● **Task details**: Search the data for the string "Gallery" and extract every line where it appears.

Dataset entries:
::::::::
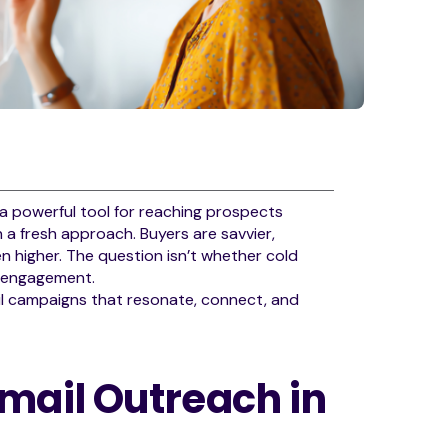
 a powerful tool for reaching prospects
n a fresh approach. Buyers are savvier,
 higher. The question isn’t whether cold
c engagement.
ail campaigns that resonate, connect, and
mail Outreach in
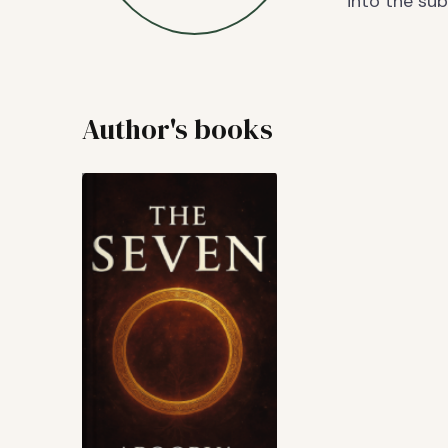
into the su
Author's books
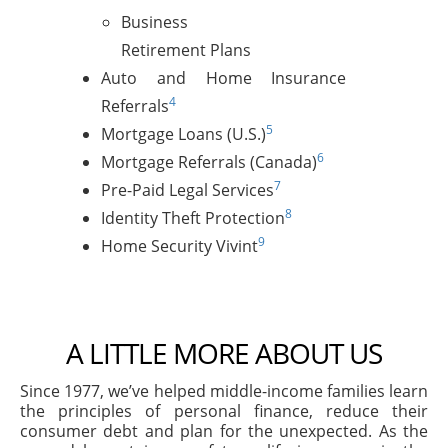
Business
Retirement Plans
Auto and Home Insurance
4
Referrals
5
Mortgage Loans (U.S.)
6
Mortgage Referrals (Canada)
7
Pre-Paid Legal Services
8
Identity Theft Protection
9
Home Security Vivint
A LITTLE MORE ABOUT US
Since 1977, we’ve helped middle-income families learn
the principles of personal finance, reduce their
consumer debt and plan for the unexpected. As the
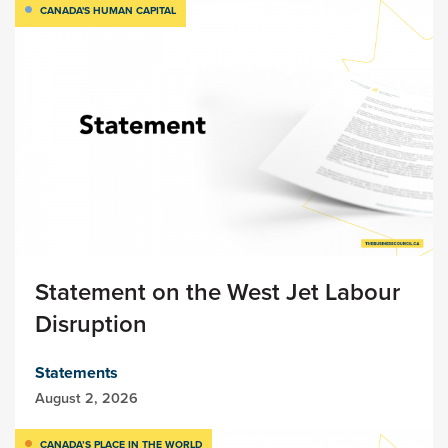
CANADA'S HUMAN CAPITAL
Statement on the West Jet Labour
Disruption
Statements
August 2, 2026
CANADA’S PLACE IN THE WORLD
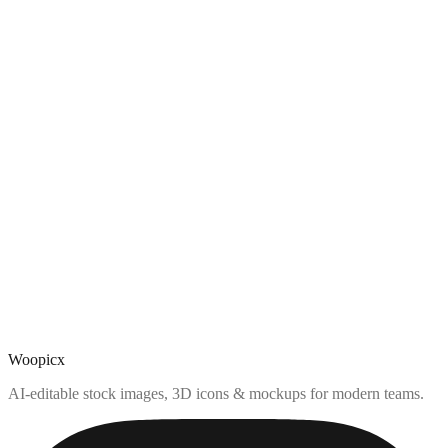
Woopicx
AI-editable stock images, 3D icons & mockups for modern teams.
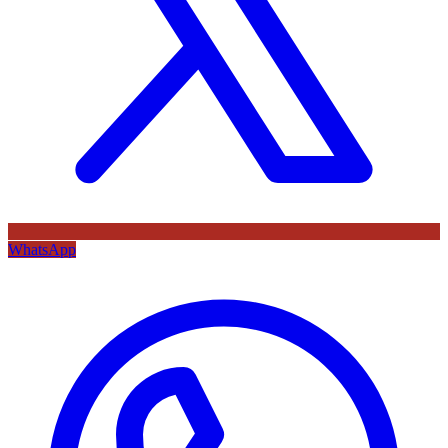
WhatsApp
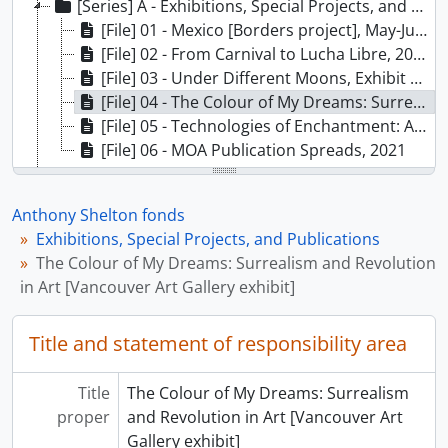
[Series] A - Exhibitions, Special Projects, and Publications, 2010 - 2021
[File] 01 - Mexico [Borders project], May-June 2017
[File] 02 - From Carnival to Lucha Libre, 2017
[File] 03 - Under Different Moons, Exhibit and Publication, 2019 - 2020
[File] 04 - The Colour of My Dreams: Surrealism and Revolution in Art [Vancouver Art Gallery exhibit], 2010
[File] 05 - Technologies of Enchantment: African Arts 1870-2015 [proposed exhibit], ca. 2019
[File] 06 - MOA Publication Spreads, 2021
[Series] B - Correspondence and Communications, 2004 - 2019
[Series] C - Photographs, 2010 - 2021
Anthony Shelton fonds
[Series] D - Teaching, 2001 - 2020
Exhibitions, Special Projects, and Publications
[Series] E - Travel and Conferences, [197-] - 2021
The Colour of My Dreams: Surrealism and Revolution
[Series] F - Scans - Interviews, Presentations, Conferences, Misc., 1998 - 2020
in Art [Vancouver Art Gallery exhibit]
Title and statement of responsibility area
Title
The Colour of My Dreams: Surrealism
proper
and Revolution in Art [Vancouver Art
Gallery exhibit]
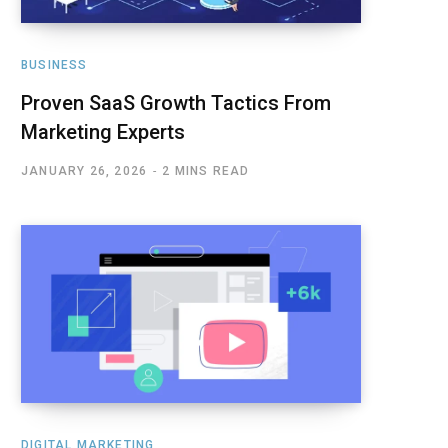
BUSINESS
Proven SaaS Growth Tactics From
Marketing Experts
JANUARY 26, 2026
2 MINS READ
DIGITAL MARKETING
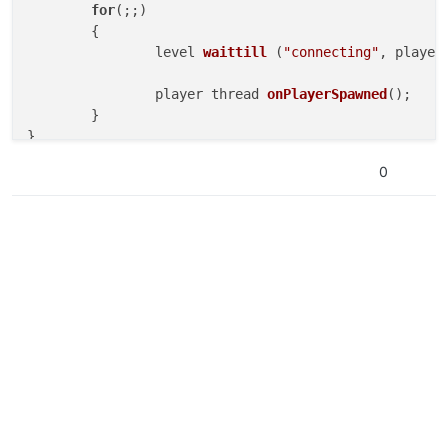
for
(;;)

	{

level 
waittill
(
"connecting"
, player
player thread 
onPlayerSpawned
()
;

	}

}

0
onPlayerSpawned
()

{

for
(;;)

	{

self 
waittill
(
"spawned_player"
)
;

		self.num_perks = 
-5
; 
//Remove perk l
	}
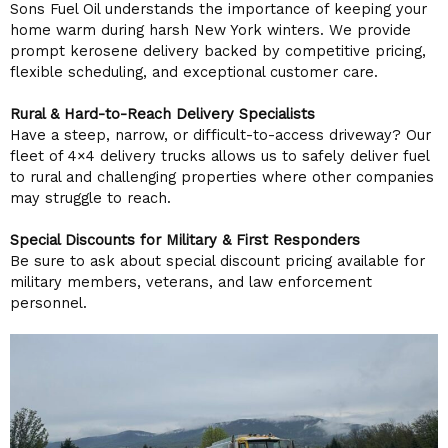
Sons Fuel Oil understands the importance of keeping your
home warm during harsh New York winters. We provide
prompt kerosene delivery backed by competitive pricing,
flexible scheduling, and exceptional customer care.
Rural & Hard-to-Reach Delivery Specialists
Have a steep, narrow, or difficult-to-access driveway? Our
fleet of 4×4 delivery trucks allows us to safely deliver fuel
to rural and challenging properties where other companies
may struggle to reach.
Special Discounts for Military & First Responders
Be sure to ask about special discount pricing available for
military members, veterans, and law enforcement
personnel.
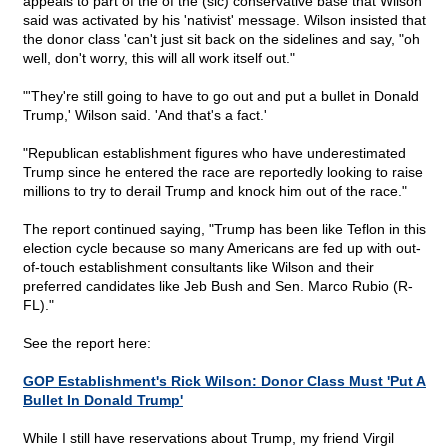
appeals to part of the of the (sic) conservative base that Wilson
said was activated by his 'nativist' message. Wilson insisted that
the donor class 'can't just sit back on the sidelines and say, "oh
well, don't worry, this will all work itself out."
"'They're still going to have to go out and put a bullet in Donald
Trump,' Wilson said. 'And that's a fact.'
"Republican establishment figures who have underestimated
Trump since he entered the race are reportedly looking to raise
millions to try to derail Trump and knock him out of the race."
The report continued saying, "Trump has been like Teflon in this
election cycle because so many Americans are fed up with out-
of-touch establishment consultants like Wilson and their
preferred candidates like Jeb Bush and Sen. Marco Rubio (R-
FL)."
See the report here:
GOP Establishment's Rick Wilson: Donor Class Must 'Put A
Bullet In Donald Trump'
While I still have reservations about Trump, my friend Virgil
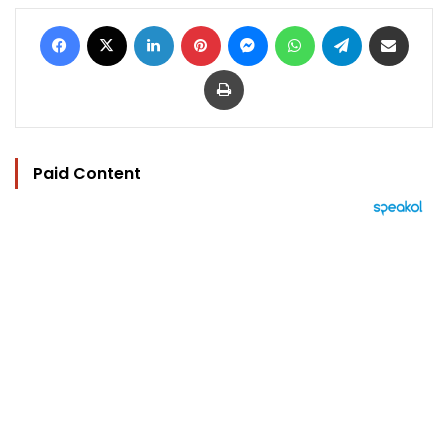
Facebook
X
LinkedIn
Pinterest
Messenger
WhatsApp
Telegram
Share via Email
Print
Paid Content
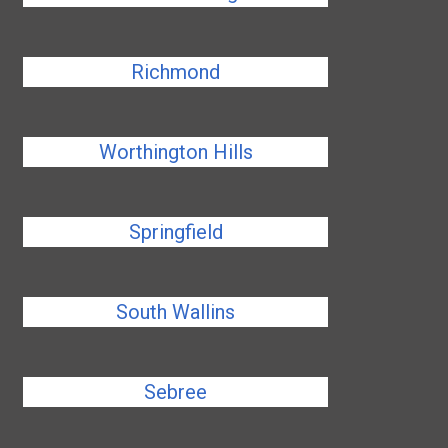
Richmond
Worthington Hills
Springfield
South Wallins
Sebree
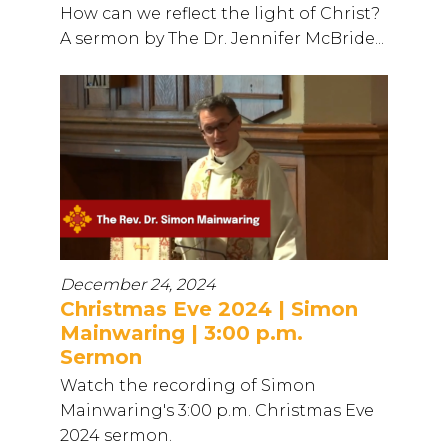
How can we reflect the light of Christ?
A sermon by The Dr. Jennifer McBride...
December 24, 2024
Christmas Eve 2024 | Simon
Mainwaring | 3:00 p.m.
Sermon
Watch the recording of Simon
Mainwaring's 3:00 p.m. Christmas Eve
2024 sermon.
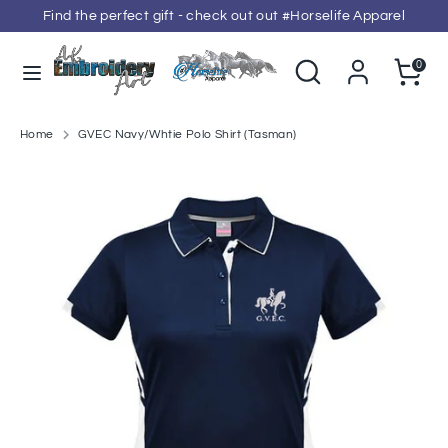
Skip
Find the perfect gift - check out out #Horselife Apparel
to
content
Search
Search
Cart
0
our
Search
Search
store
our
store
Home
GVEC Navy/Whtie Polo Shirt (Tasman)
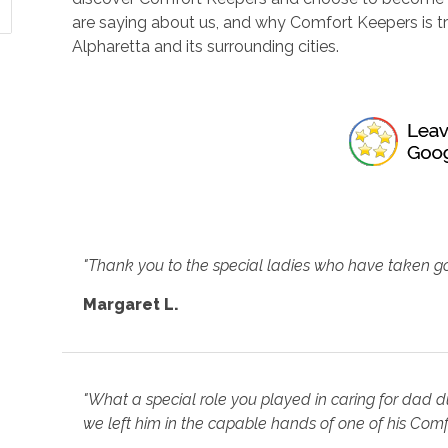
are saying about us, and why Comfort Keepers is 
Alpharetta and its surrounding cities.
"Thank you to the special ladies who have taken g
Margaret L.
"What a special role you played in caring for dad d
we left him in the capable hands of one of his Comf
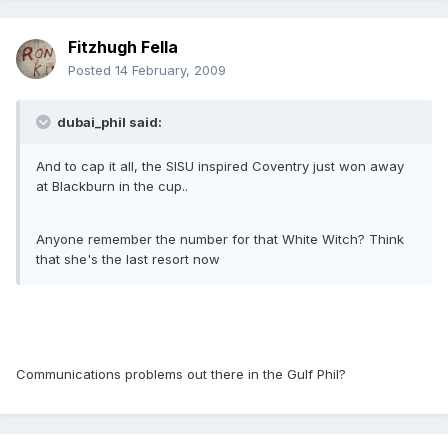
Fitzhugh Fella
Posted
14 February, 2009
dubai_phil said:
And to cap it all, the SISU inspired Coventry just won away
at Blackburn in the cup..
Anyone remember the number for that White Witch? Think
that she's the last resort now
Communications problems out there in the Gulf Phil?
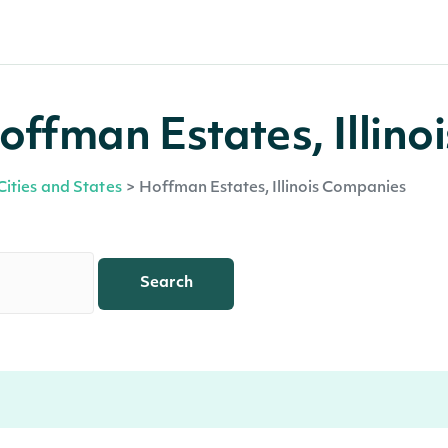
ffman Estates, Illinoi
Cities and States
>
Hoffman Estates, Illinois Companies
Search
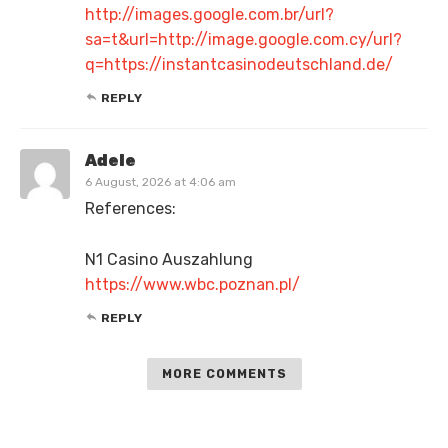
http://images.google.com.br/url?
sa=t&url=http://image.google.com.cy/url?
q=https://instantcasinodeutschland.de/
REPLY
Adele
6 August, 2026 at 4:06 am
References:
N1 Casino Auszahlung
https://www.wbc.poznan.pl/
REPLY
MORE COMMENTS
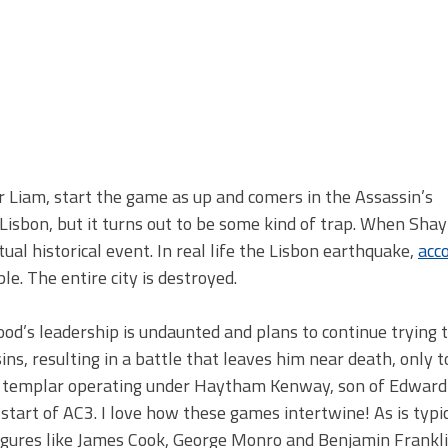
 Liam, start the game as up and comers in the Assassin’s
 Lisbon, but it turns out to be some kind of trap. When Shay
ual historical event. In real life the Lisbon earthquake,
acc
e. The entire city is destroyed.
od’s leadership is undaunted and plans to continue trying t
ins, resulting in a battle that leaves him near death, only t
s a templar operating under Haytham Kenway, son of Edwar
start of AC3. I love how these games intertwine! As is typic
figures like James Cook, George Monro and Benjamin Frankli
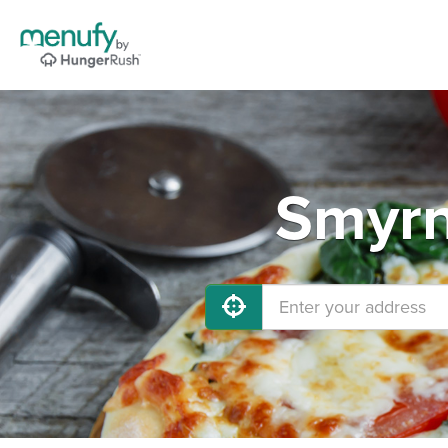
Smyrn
::::::::
● **Reply to the task**:
[File] 04 - The Colour of My Dreams: Surrealism and Revolution in Art [Vancouver Art Gallery exhibit], 2010
in Art [Vancouver Art Gallery exhibit]
Gallery exhibit]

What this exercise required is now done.